Bald and bespectacled, Baxley has the steady demeanor and expressionless face of an undertaker - until the topic turns to life and death.

After having three children, Baxley and his wife adopted a son, Jeffrey, who was left blind and brain damaged as an infant after being severely shaken. Now 18, Jeffrey rides a bus weekly to and from the Florida School for the Deaf and Blind in St. Augustine.

As he made an impassioned argument for his bill in a House committee Tuesday, Baxley mentioned "a little boy in my life," and his voice broke.

"I began to question myself, why was I so caught up in this?" Baxley said later in his corner office on the Capitol's second floor. "It is my awareness that my son has taught me about the vulnerability of a brain injury."
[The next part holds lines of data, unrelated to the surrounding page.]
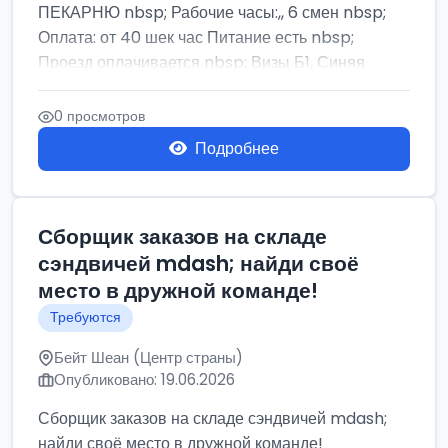
ПЕКАРНЮ nbsp; Рабочие часы:,, 6 смен nbsp;
Оплата: от 40 шек час Питание есть nbsp;
Проезд оплачивается nbsp; Визы Б1, Синяя
бумага,...
0 просмотров
Подробнее
Сборщик заказов на складе
сэндвичей mdash; найди своё
место в дружной команде!
Требуются
Бейт Шеан (Центр страны)
Опубликовано: 19.06.2026
Сборщик заказов на складе сэндвичей mdash;
найди своё место в дружной команде!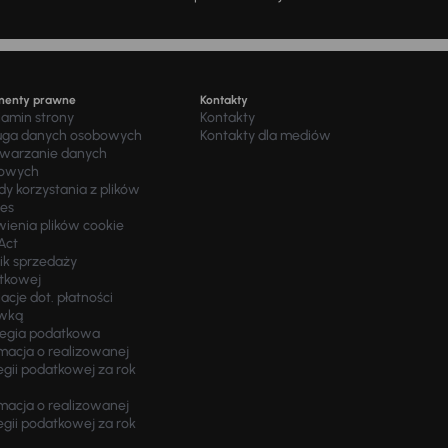
menty prawne
Kontakty
lamin strony
Kontakty
uga danych osobowych
Kontakty dla mediów
twarzanie danych
owych
y korzystania z plików
ies
wienia plików cookie
Act
ik sprzedaży
tkowej
acje dot. płatności
wką
tegia podatkowa
macja o realizowanej
egii podatkowej za rok
macja o realizowanej
egii podatkowej za rok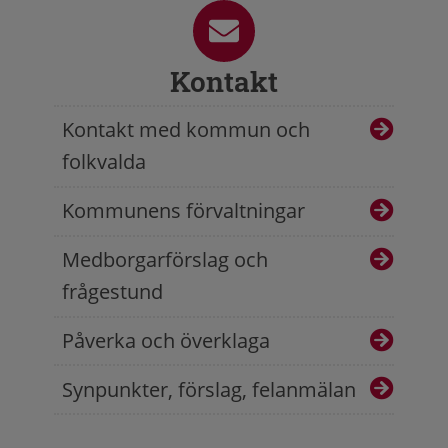
Kontakt
Kontakt med kommun och
folkvalda
Kommunens förvaltningar
Medborgarförslag och
frågestund
Påverka och överklaga
Synpunkter, förslag, felanmälan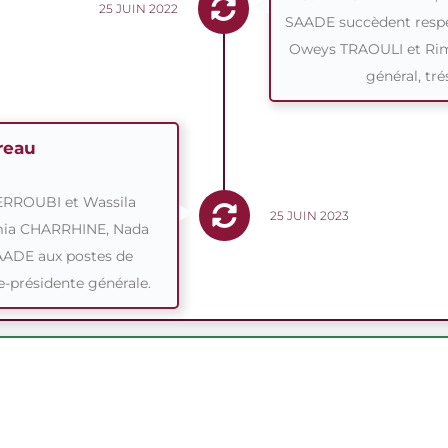
25 JUIN 2022
SAADE succèdent resp
Oweys TRAOULI et Rim
général, tré
reau
RROUBI et Wassila
25 JUIN 2023
mia CHARRHINE, Nada
ADE aux postes de
ce-présidente générale.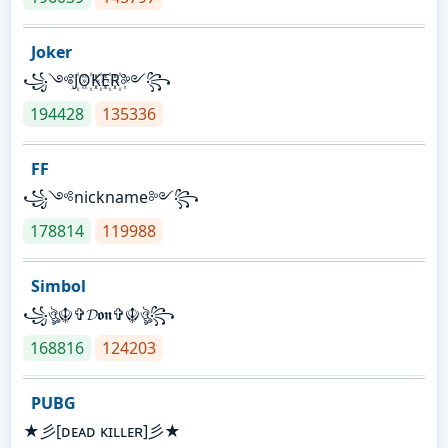
Joker
꧁༺J꙰O꙰K꙰E꙰R꙰༻꧂
194428
135336
FF
꧁༺nickname༻꧂
178814
119988
Simbol
꧁ঔৣ☬✞𝓓𝖔𝖓✞☬ঔৣ꧂
168816
124203
PUBG
★彡[ᴅᴇᴀᴅ ᴋɪʟʟᴇʀ]彡★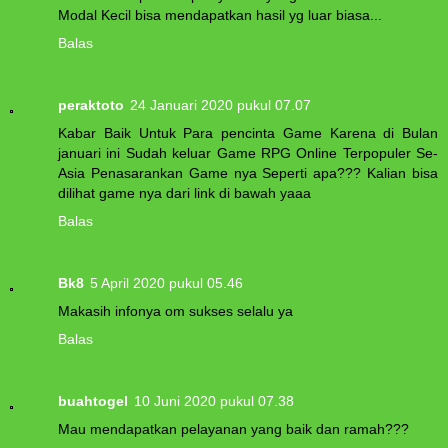
Modal Kecil bisa mendapatkan hasil yg luar biasa...
Balas
peraktoto
24 Januari 2020 pukul 07.07
Kabar Baik Untuk Para pencinta Game Karena di Bulan
januari ini Sudah keluar Game RPG Online Terpopuler Se-
Asia Penasarankan Game nya Seperti apa??? Kalian bisa
dilihat game nya dari link di bawah yaaa
Balas
Bk8
5 April 2020 pukul 05.46
Makasih infonya om sukses selalu ya
Balas
buahtogel
10 Juni 2020 pukul 07.38
Mau mendapatkan pelayanan yang baik dan ramah???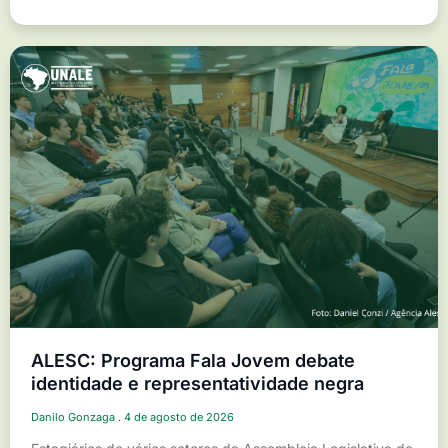
ALESC: Programa Fala Jovem debate
identidade e representatividade negra
Danilo Gonzaga
4 de agosto de 2026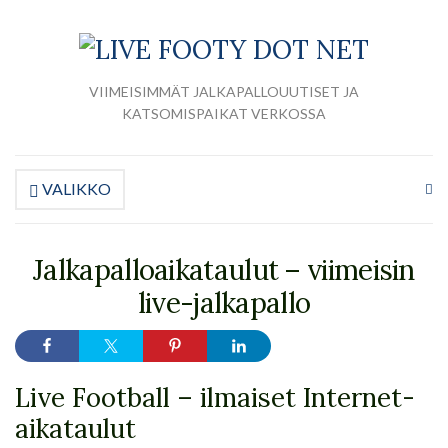
VIIMEISIMMÄT JALKAPALLOUUTISET JA
KATSOMISPAIKAT VERKOSSA
VALIKKO
La
ha
Jalkapalloaikataulut – viimeisin
live-jalkapallo
Live Football – ilmaiset Internet-
aikataulut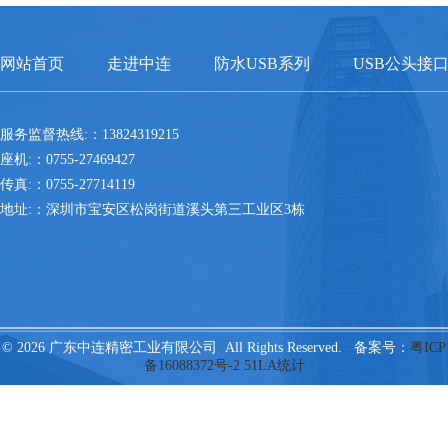
网站首页
走进中连
防水USB系列
USB公头接
服务监督热线:：13824319215
座机:：0755-27469427
传真:：0755-27714119
地址:：深圳市宝安区松岗街道溪头第三工业区3栋
© 2026 广东中连精密工业有限公司 All Rights Reserved. 备案号：
粤ICP
备16088372号-2
51LA统计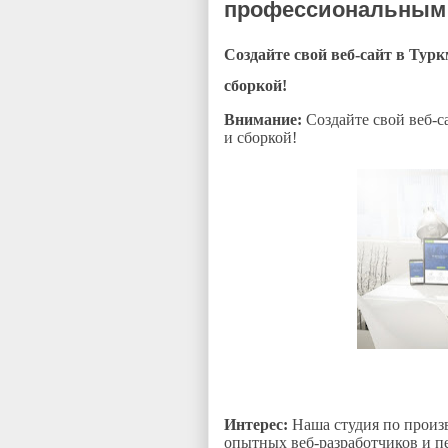
профессиональным 
Создайте свой веб-сайт в Тур
сборкой!
Внимание:
Создайте свой веб-
и сборкой!
Интерес:
Наша студия по произ
опытных веб-разработчиков и п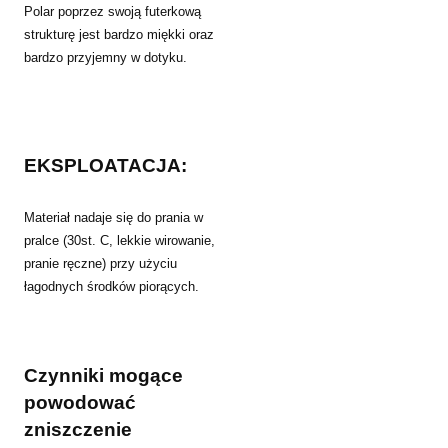
Polar poprzez swoją futerkową
strukturę jest bardzo miękki oraz
bardzo przyjemny w dotyku.
EKSPLOATACJA:
Materiał nadaje się do prania w
pralce (30st. C, lekkie wirowanie,
pranie ręczne) przy użyciu
łagodnych środków piorących.
Czynniki mogące
powodować
zniszczenie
After working for three years to adopt Jeffrey, the Baxleys adopted his sister, Renee, 15. Dyslexic, she attends a Catholic high school where, he said, she plays softball and the clarinet and gets attention for her learning disability.

He reaches for the Bible on his desk and quotes from Matthew, 25:35: "For I was hungry and you gave me to eat; I was thirsty, and you gave me to drink; I was a stranger, and you took me in."

Only in America, Baxley says, could Jeffrey have found a second chance.

Rep. John Stargel, R-Lakeland, one of Baxley's closest friends in the House, said Baxley's passionate support for prolonging life is real, not political.

"Dennis is a compassionate, caring person, and that has been his lifestyle. He doesn't just give lip service to the fact that he thinks every human has value."

Baxley's approach has alarmed other legislators who see him as using the Schiavo case as a platform to promote his ideology. But on Wednesday, several other House Republicans hammered out a new version that some Democrats find more reasonable.

"The original bill was advancing an ideological position," said Rep. Dan Gelber, D-Miami Beach. "Moderation seems to be the current vogue."

Gelber said the legislation is still unconstitutional because it would apply retroactively to "every living person," including Schiavo. "You have a due process right to not have a tube put into your stomach," said Gelber, a lawyer.

Baxley said his position is not at odds with Republicans ideology.

"If a husband beats his wife, we interfere," he says. "If they mistreat their animals, or be cruel to them, we interfere. We protect the innocent, and we try to interfere just as little as possible. That's how I reconcile it."

Baxley's mother, who suffered from a variety of ailments, made a written directive in which she said she wants no extraordinary means to prolong her life. But as her kidneys failed, she decided she would accept dialysis treatments.

"Sometimes, you just want one more comfortable day," Baxley said.

Baxley does not have a written directive, commonly called a living will, on whether he would want to be kept alive with a feeding tube.

He said he does not trust how that might be used, worrying that it could be used to prematurely end a life.

"I'm not worried about that," Baxley said. "My family knows how I think. We respect life."